Cath Clarke 

The Garden Left Behind review – an unnerving snapshot of transphobic violence

First-time actor Carlie Guevara is radiant as Tina, an undocumented Mexican trans woman building her life in New York, in an otherwise unsettling film
  
  

The Garden Left Behind
Authentic soul ... Carlie Guevara in The Garden Left Behind Photograph: Publicity image

Attacks on transgender people are rising so fast in the US that campaigners talk of an “epidemic” of violence. Victims are disproportionately Black or Latina – like Tina (Carlie Guevara), the sweet-natured Mexican trans woman at the centre of this New York indie. I was desperate for the movie to end happily but, from the opening scene, director Flavio Alves foreshadows the violence to come, beginning with a menacing closeup of a man’s face, nostrils flaring, mouth pinched with hate as he watches her walking home.

It’s not reasonable to ask that the film keeps Tina safe, but a sense from the start that things might end badly for her made me wince a little even during the lovely, authentic-feeling scenes of her life. Alves cast the film from within the trans community, and first-time actor Guevara’s performance as Tina has a radiant quality, soulful and touchingly gentle, though her line readings are a little stilted at times. Tina is an undocumented worker who has been in New York since the age of five. She lives with her elderly grandma, who can’t wrap her head around Tina’s identity (she still uses male pronouns); but their apartment is filled with love and food. Tina drives a cab and is saving up for gender reassignment. When a friend is attacked, she joins a grassroots Trans Lives Matter campaign.

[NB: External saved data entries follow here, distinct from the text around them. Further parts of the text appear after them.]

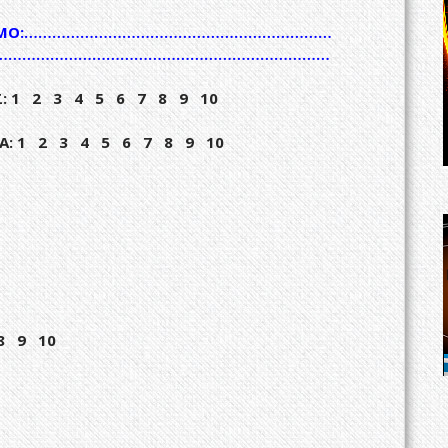
ΜΟ
:…………………………………………………………
…………………………………………………………………
ΙΣ: 1 2 3 4 5 6 7 8 9 10
Α: 1 2 3 4 5 6 7 8 9 10
8 9 10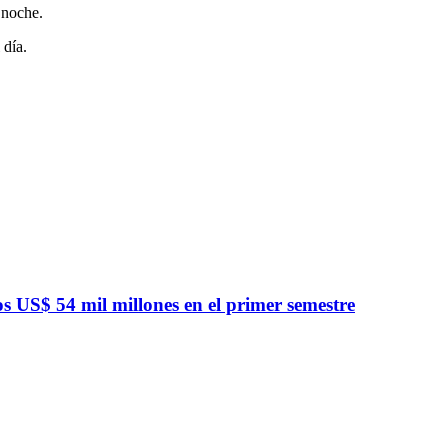
 noche.
 día.
 US$ 54 mil millones en el primer semestre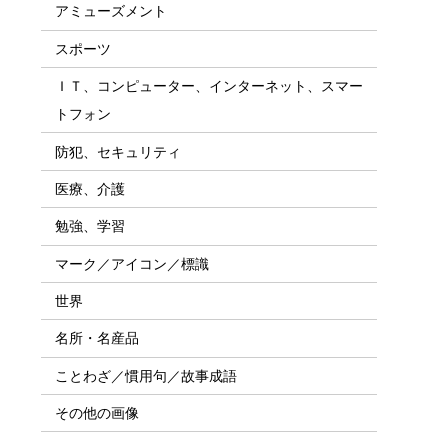
アミューズメント
スポーツ
ＩＴ、コンピューター、インターネット、スマー
トフォン
防犯、セキュリティ
医療、介護
勉強、学習
マーク／アイコン／標識
世界
名所・名産品
ことわざ／慣用句／故事成語
その他の画像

Tina barely notices the stoned-looking long-haired loner working behind the counter at the local grocery shop, Chris (Anthony Abdo); he stares at her with a frightening mix of desire and disgust. I wasn’t absolutely sure if the film needed to spend so much time on his seething self-loathing: pumping weights, masturbating in the shower, humiliated by his macho semi-mates for being odd and unconfident. His destructive shame, for me, threatened to eclipse this moving realistic-feeling portrait of a woman building her life.

• The Garden Left Behind is released on 23 July on digital platforms.